In principio fu la Lazio, che arrivò a imbarcare otto calciatori sul piroscafo Conte Verde. Erano gli anni ’30, era la “Brasilazio”. Da quasi un secolo, il Brasile è considerato - a ragione - la patria del calcio, ma l’appeal dei calciatori brasiliani, nel corso degli ultimi anni, si è perso. Il potere economico dei club italiani è diminuito drasticamente, le prime scelte preferiscono sposare altri sodalizi e altri progetti, gli anni d’oro della Serie A appartiene al passato.

“Zico o Austria!”, recitava uno striscione esposto a Udine nell’estate del 1983. Era il periodo più florido del nostro campionato che già aveva avuto modo di conoscere fiori di campioni negli anni ’60 con Altafini, Amarildo, Sormani, Jair, Julinho.

Mercato chiuso... mercato aperto - La chiusura delle frontiere dopo l’umiliazione rimediata dalla Corea del Nord ai Mondiali inglesi del 1966, impedì ai club italiani di “saccheggiare” il calcio brasiliano: costretti a sognare - ma non a ingaggiare - Pelè e Garrincha, i presidenti italiani si scatenarono negli anni ’80, alla riapertura delle frontiere con gli acquisti di Falcao, Zico, Junior, Edinho, Dunga e Cerezo.

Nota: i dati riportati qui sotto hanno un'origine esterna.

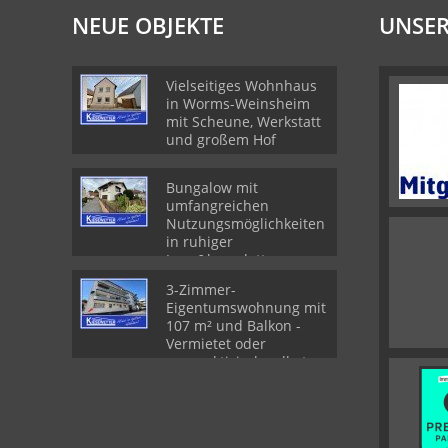
NEUE OBJEKTE
UNSER
Vielseitiges Wohnhaus
in Worms-Weinsheim
mit Scheune, Werkstatt
und großem Hof
Bungalow mit
umfangreichen
Nutzungsmöglichkeiten
in ruhiger
Lage&komplett
ausgestatteter
3-Zimmer-
Schreinerei
Eigentumswohnung mit
107 m² und Balkon -
Vermietet oder
perspektivisch selbst
nutzen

Da quel momento in poi i calciatori vennero considerati uno status symbol da parte dei club, pronti a investire cifre esorbitanti, ricambiati da prestazioni da top player. Rare le eccezioni, come l’anarchico Socrates, o il viveur Joao Batista, protagonista sulle piste da ballo della Capitale piuttosto che sul terreno di gioco.

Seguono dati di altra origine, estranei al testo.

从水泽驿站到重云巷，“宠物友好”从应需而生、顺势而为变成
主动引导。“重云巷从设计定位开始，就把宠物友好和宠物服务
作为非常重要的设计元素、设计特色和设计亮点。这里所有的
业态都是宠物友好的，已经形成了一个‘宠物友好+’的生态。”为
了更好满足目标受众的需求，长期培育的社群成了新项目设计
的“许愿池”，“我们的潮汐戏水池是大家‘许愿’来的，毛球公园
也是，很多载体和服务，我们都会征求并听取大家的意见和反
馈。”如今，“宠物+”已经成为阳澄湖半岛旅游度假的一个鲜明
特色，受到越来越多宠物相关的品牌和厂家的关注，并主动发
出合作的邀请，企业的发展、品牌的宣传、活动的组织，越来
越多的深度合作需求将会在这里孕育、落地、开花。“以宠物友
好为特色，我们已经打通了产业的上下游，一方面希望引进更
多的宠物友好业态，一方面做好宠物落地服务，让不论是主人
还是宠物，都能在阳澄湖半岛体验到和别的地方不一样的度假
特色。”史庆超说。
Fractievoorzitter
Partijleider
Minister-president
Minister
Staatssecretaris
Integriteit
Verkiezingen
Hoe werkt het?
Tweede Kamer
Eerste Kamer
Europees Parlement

Gli anni ’90 continuarono sulla stessa lunghezza d’onda, l’arrivo del portiere Taffarel a Parma fu un “atto rivoluzionario”, l’ingaggio di Aldair, Cafù e Roberto Carlos da parte di Roma e Inter furono la certificazione della crescita del calcio brasiliano, anche nei ruoli difensivi.

Il Fenomeno vero - Il momento più alto, senza dubbio, fu l’acquisto di Luis Nazario da Lima, ovvero Ronaldo da parte dell’Inter. Il club di Moratti scatenò un’asta con la Lazio, riuscendo a spuntarla grazie al pesante intervento dello sponsor Pirelli. Fu quello il punto di non ritorno, il momento in cui anche le squadre spagnole (Barcellona e Real Madrid su tutte) iniziarono a investire pesantemente in Brasile.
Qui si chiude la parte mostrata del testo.